(Items from a data source)
§

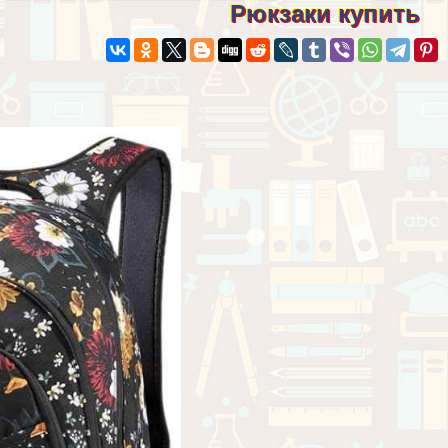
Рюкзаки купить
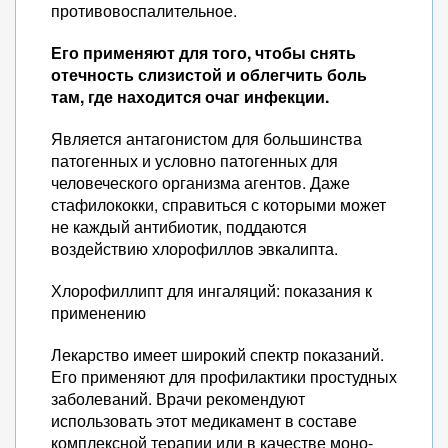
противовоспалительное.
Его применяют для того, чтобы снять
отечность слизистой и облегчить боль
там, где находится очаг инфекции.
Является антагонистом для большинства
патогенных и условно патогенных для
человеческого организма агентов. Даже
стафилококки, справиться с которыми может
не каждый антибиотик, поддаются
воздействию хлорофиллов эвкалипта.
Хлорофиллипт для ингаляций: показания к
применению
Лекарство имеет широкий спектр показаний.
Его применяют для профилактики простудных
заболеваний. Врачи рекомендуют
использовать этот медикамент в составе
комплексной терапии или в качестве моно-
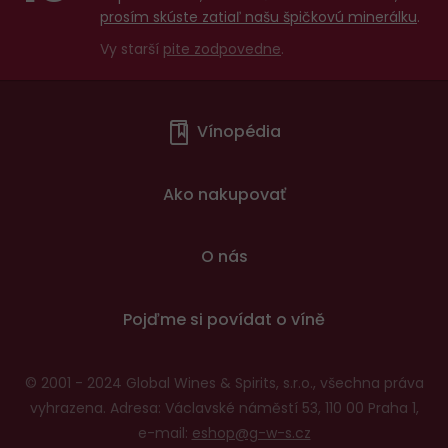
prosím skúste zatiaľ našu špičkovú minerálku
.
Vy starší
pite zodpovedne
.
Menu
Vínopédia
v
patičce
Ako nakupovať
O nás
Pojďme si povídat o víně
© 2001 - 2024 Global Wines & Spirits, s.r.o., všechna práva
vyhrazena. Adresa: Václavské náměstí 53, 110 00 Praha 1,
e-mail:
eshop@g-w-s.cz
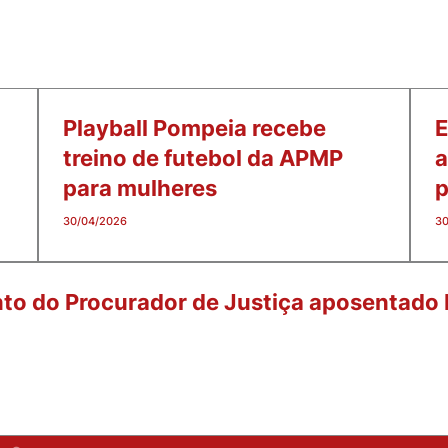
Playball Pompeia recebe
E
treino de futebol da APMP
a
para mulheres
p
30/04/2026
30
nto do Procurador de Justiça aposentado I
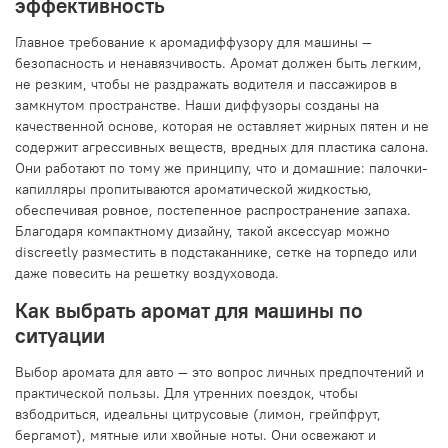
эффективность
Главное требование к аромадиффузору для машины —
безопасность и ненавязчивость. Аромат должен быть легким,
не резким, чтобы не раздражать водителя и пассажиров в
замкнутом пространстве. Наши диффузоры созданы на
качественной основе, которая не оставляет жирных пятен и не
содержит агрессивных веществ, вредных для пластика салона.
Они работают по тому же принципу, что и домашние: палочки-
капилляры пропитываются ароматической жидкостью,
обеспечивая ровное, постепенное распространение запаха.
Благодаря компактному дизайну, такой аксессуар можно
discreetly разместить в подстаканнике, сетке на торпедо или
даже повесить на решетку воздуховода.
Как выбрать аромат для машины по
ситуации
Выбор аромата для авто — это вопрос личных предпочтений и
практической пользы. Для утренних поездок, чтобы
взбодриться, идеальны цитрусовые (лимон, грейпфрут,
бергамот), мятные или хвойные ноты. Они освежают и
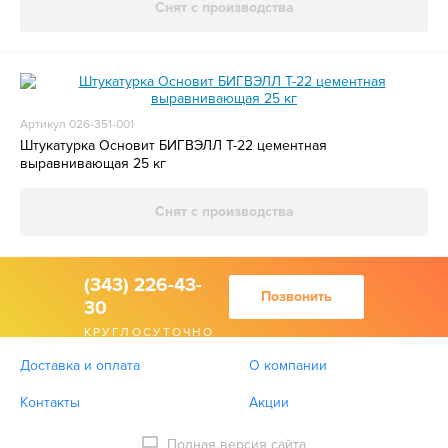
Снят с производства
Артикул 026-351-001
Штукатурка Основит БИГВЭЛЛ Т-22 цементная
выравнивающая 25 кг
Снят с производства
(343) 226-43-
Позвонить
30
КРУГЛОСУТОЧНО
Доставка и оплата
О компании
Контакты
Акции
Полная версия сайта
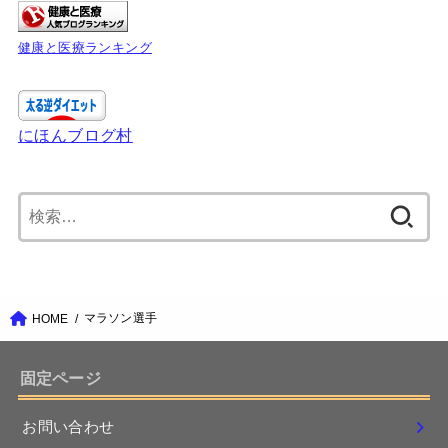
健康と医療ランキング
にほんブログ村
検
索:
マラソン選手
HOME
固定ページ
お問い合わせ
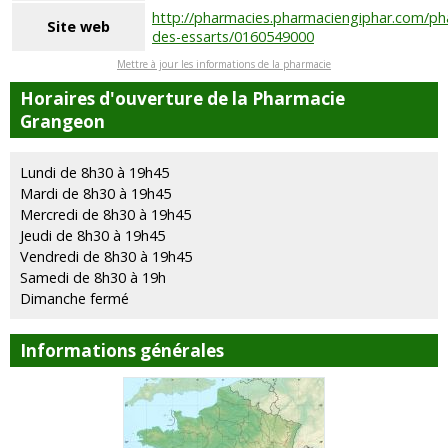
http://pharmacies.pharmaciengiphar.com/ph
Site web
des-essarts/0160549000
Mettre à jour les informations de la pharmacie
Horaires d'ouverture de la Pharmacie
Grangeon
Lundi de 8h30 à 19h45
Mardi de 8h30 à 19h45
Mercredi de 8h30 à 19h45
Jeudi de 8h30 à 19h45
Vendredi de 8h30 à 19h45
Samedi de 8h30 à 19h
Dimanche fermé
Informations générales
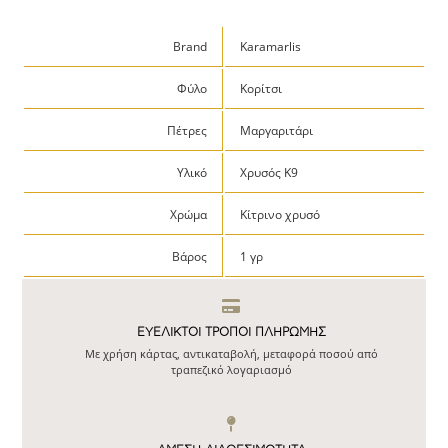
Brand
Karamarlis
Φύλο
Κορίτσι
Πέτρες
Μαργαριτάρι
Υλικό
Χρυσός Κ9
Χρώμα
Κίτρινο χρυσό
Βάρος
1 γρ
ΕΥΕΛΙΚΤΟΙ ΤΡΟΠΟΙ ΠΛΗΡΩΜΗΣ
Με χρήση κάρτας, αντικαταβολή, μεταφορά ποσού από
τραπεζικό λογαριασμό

§

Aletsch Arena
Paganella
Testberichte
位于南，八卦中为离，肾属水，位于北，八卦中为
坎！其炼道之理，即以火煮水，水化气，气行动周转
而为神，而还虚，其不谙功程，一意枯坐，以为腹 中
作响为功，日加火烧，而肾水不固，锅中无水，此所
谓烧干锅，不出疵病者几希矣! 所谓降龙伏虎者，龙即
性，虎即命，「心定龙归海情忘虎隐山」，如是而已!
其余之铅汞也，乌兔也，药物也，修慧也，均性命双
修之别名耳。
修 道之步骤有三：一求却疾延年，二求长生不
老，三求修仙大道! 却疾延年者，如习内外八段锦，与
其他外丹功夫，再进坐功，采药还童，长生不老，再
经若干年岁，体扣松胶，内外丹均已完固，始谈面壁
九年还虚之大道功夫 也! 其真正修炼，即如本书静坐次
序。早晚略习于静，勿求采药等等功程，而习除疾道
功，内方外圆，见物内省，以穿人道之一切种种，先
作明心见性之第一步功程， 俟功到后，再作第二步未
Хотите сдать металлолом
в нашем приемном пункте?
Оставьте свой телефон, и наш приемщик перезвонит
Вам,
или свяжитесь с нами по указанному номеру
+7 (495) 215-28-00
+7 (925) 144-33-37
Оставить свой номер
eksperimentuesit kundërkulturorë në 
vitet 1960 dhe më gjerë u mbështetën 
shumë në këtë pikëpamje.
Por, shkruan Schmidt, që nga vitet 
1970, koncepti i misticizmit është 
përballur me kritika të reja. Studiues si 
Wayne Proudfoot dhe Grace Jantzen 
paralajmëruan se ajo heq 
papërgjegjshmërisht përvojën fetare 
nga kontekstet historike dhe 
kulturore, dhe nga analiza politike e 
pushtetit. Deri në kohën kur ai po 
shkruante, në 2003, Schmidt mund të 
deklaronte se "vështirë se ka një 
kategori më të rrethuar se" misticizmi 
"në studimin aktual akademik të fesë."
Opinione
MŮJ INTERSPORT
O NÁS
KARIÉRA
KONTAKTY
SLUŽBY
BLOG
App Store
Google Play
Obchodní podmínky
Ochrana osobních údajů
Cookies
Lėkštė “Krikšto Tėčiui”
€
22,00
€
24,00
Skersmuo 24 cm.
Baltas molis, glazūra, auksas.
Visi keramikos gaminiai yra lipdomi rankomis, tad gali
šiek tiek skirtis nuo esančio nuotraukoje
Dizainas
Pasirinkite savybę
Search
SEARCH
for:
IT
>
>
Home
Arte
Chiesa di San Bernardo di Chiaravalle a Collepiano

§

§ ASSIGNED TASK:
Using only the entries above, output the line with "谓烧干锅，不出疵病者几希矣! 所谓降龙伏虎者，龙即", the line with "përballur me kritika të reja. Studiues si", and all lines between them, exactly as they stand.

§ EXERCISE RESPONSE:
谓烧干锅，不出疵病者几希矣! 所谓降龙伏虎者，龙即
性，虎即命，「心定龙归海情忘虎隐山」，如是而已!
其余之铅汞也，乌兔也，药物也，修慧也，均性命双
修之别名耳。
修 道之步骤有三：一求却疾延年，二求长生不
老，三求修仙大道! 却疾延年者，如习内外八段锦，与
其他外丹功夫，再进坐功，采药还童，长生不老，再
经若干年岁，体扣松胶，内外丹均已完固，始谈面壁
九年还虚之大道功夫 也! 其真正修炼，即如本书静坐次
序。早晚略习于静，勿求采药等等功程，而习除疾道
功，内方外圆，见物内省，以穿人道之一切种种，先
作明心见性之第一步功程， 俟功到后，再作第二步未
Хотите сдать металлолом
в нашем приемном пункте?
Оставьте свой телефон, и наш приемщик перезвонит
Вам,
или свяжитесь с нами по указанному номеру
+7 (495) 215-28-00
+7 (925) 144-33-37
Оставить свой номер
eksperimentuesit kundërkulturorë në 
vitet 1960 dhe më gjerë u mbështetën 
shumë në këtë pikëpamje.
Por, shkruan Schmidt, që nga vitet 
1970, koncepti i misticizmit është 
përballur me kritika të reja. Studiues si 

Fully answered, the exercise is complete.